Paper Made Cheaper and Cleaner

Canadian firm uses alcohol rather than sulphur in pulp process

NORTHERN New Brunswick is one of the poorer parts of Canada. Traditionally a pulpmaking area, it is a place with plenty of trees, but not a lot of jobs. Now one company has capitalized on an old idea in papermaking to bring more work - and a cleaner environment - to the area.

Outside Newcastle, New Brunswick, on the shore of the salmon-rich Miramichi River, Repap Enterprises Inc. has built a $75 million demonstration plant that makes wood pulp using alcohol, rather than sulfur.

"This is the way of the future," says George Petty, chairman of the Montreal-based firm. "Making pulp with alcohol means clean, nonpolluting technology."

If the technique, successful in the small-scale plant also produces cheaper pulp in a full-scale plant, it could impact paper prices.

The demonstration plant itself feeds the pulp it makes to a modern coated-paper plant right next door.
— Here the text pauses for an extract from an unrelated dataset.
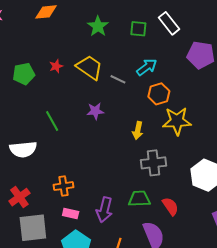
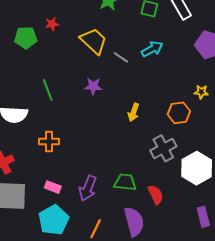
red star: (56, 66) -> (52, 24), moved
orange hexagon: (159, 94) -> (179, 113), moved
yellow star: (177, 121) -> (201, 92), moved, size x0.5
gray cross: (153, 163) -> (163, 148), moved, turned -30
orange cross: (63, 186) -> (49, 142), moved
Coated paper is the stuff used to print news magazines. The technology also removes something common to the industry: the smell of rotten eggs - produced when sulphur combines with the air and forms hydrogen sulphide.
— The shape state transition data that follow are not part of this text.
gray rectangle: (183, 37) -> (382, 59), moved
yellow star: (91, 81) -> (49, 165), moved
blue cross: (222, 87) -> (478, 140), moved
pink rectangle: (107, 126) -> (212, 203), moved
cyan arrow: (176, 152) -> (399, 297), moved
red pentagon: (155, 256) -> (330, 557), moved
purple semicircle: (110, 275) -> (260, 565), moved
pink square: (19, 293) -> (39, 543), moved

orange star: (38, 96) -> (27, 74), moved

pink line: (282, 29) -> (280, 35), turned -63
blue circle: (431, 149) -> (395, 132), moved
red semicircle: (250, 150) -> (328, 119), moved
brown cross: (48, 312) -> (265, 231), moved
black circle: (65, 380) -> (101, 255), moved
The process that Repap (paper spelled backward) uses is called Alcell, a name derived from the words alcohol and cellulose. The process uses alcohol and water instead of sulfur to break down wood into pulp. It was invented in Canada in 1972, sold to General Electric in the United States during the energy crisis in 1976, then bought back by Repap in 1984. It has never been made to work commercially before, but the firm hopes it can revolutionize the business.
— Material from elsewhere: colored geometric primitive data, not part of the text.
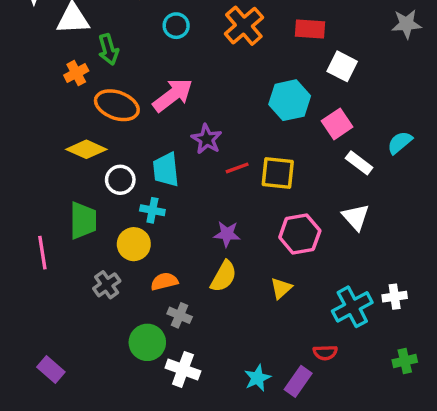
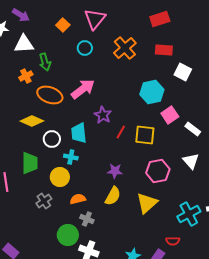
pink square: (337, 124) -> (170, 115), moved
red line: (237, 168) -> (121, 132), turned -40
yellow triangle: (281, 288) -> (147, 203), size x1.6

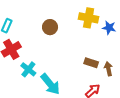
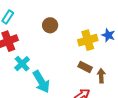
yellow cross: (89, 18) -> (88, 40), moved, turned -36

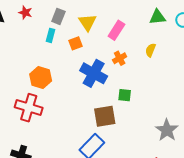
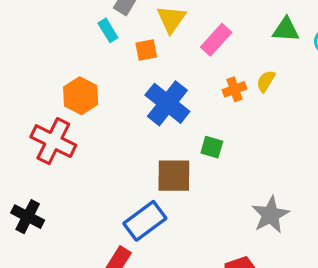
cyan rectangle: (50, 35) -> (108, 30), turned -56
orange cross: (120, 58) -> (235, 89), moved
Mr. Petty of Repap says building new pulp mills has become too expensive. The Alcell technology allows pulp producers to build a mini-mill, a size which cut costs dramatically in the steel industry.

"A new pulp mill costs $1 billion, and it demands an endless supply of wood. With an Alcell plant you can build a $350 million mill and keep it operating with a smaller wood supply," says Petty, who founded Repap in 1978. "That means a mill producing 350 tons of pulp a day instead of 1,000 tons a day. It also means a mill that can stay open in downturns."

Analysts say the Alcell process could be sold abroad, if it proves workable in New Brunswick.

"It's environmentally cleaner and the mini-mill concept will make it easier to build new pulp mills," says forest-product analyst John Duncanson. "The jury is out on whether it will work, but my gut feeling is that it will." Success for the process will mean it can actually produce pulp at a lower cost.

Repap plans to take its Alcell technology from its present 50 ton-a-day demonstration mill in Newcastle and put it in a new plant at Atholville, New Brunswick, about 100 miles north of Newcastle. It will be at the site of a plant that had been closed for more than three years when Repap bought it last December. Repap reopened the pulp mill and hired 500 workers. Some of them had been living on unemployment insurance or on small stipends paid to people in government retraining programs.

"Reopening the mill has given us jobs," says French-speaking Jean-Claude Duguay. The old mill recently began producing sheets of pulp.

Building the first full-sized Alcell mill in Atholville will cost $350 million. Repap intends to raise the money before the end of 1995 and start building it in 1996. The company loaded up on debt during the recession at the start of this decade. But high pulp prices have helped it dig out of what Petty calls "a four-year ditch."